Archal Labs

Human-curated data for computer-use agents.

Archal Labs builds the data infrastructure for economically valuable agents. Two core beliefs inform our philosophy and research: first, that computer use agents is the most promising avenue for language models to perform knowledge work in the near future. Second, that “Most Algorithmic Progress is Data Progress”.

Frontier models are great at reasoning in math and coding tasks because they’ve been relentlessly trained on those tasks by human experts. Unsurprisingly, these models perform poorly on basic desktop tasks that any human might be able to do. Waiting for labs to produce models with more generalizable intelligence is an option we reject. Instead, we draw from existing methods that have improved model expertise in mathematics, coding, or law. In particular, data annotation firms hire domain experts to tutor models in domains with bespoke needs. We think this same approach should be leveraged to teach models the skills that are economically impactful.

We believe agents should interface with platforms humans actually use to create value. To do so, models should know how to use browsers, operating systems, and general applications.

However, current state-of-the-art models often fail to perform reliably on simple tasks that any human can do. Current solutions like finetuning, prompt engineering, or multi-agent workflows can be performant, but at the cost of heavily incurring API fees.

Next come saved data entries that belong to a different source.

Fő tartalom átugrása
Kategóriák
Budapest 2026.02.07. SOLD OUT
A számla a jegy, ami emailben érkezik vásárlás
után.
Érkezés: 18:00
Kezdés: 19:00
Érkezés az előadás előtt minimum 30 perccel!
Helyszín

Our solution is human curated traces. We’ve built an end-to-end pipeline that entails model evaluation harnesses and isolated environments built for our talent pool. This means workflows that get stuck in failure loops are instantly caught and remedied by high quality traces, which are validated by experiments done in academia and internally. We want to be able to use models that can automate the drudgery in our lives, and we’re thrilled to be part of an effort to bring that vision to life.